Salut Paname! Alors, comment ça va?

Tu te souviens de l’année dernière quand, juste après le 14 juillet, j’étais venue ici pour te parler un peu de toi ? Je t’avais implorée, presque suppliée de te soulever, mais on sait ce que c’est la vie trépidante des bistrots du canal Saint Martin, alors hein, bon, on ne va pas revenir là-dessus. Mais écoute-moi encore un peu si tu le veux bien.

Aujourd’hui, nous avions organisé un rassemblement de soutien aux femmes victimes de violences policières, place de la Bastille.
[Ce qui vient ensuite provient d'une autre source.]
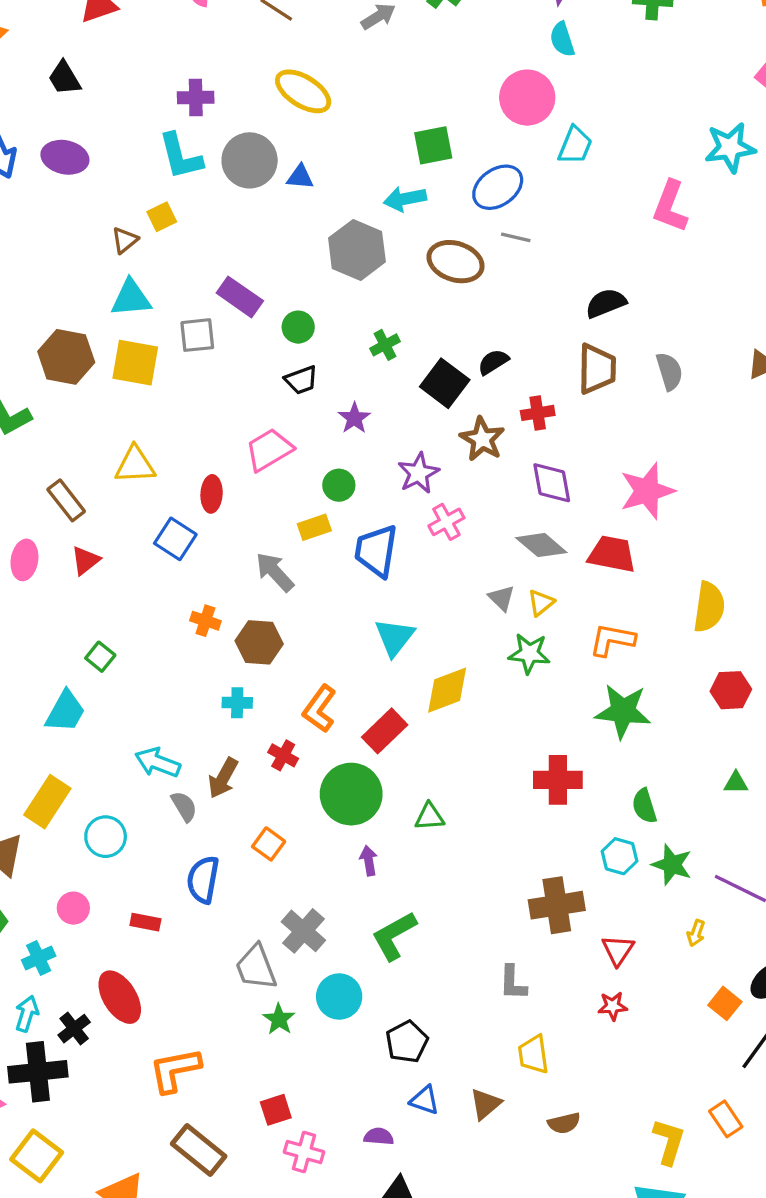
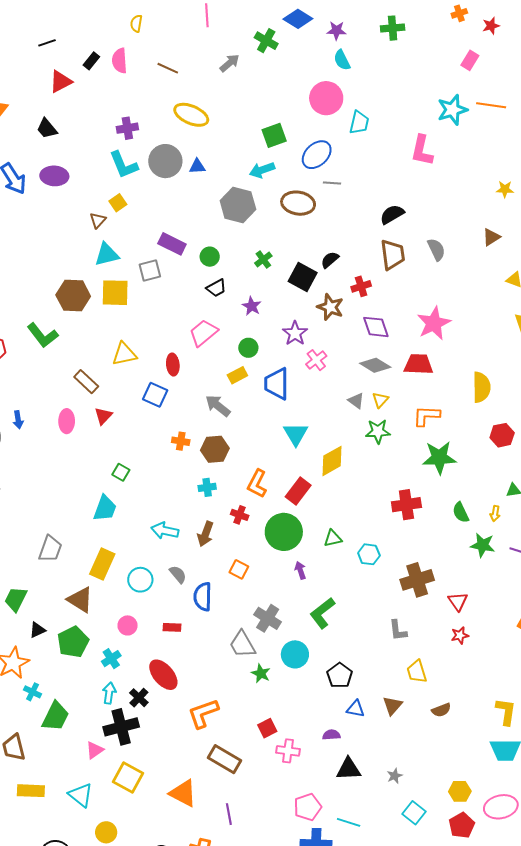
gray semicircle: (184, 806) -> (178, 574), moved
cyan hexagon: (619, 856) -> (369, 554), moved
yellow arrow: (696, 933) -> (495, 513), moved

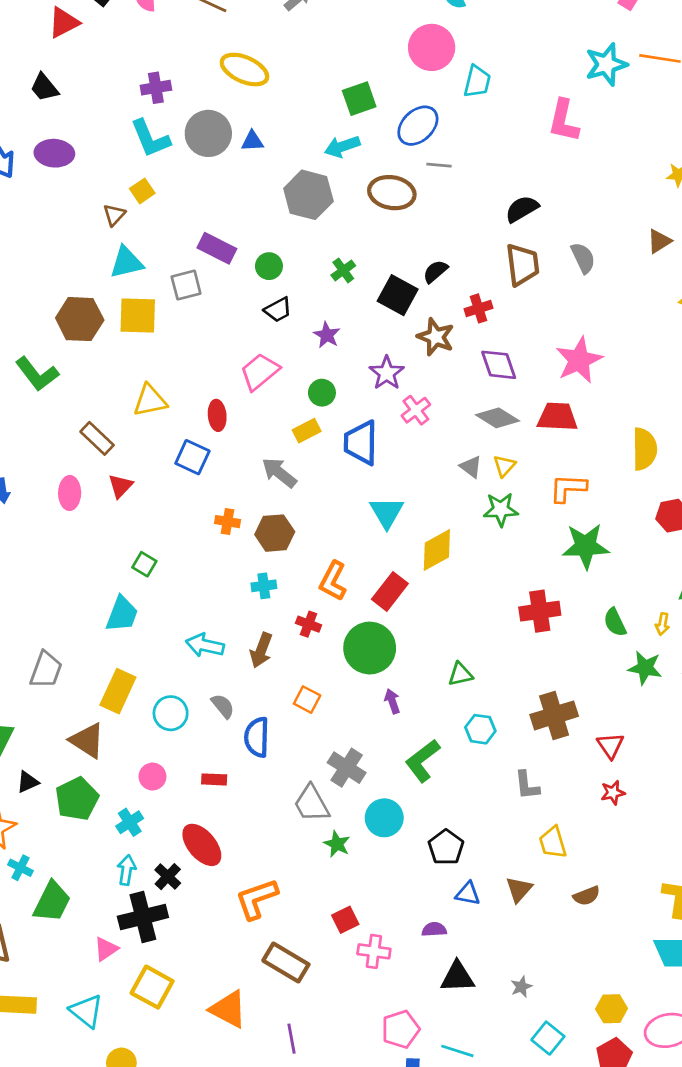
green triangle: (333, 538) -> (460, 674), moved
cyan hexagon: (369, 554) -> (480, 729), moved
C’est pas mal ton aménagement autour de la colonne, mais tu ne crois pas qu’avec quelques arbres, on aurait pu en faire un endroit presque convivial. Franchement, c’est pas avec trois chaises en plastique que tu vas la faire revivre cette place ! J’habitais là quand il y avait encore une gare et je connaissais aussi assez bien le commissariat planqué à la sortie du canal.
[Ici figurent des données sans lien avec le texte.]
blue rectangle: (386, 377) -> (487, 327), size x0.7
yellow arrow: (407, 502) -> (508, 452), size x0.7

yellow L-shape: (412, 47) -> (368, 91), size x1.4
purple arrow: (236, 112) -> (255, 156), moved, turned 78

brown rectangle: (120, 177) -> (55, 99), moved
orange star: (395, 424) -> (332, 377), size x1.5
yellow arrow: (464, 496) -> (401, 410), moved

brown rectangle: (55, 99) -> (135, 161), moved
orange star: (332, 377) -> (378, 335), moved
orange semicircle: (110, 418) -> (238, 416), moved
L’arrestation de Farida, il y a un mois, m’a encore rendue dingue. Il y a des événements déclencheurs chez moi, en général, quand ça dépasse les bornes. Il y avait eu Geneviève Legay, agressée par un régiment de troufions à Nice, et là, c’est à cause de la violente arrestation de Farida, l’infirmière, que j’ai encore craqué. Ça ne te fait rien à toi de voir les femmes se faire massacrer dans tes rues ? Moi, quand je suis devant mon écran, depuis ma Bretagne, à regarder ces horreurs, c’est là que ma colère se déclenche. Si tu crois que je vais laisser faire ça encore longtemps en me taisant, c’est vraiment qu’on se connait mal.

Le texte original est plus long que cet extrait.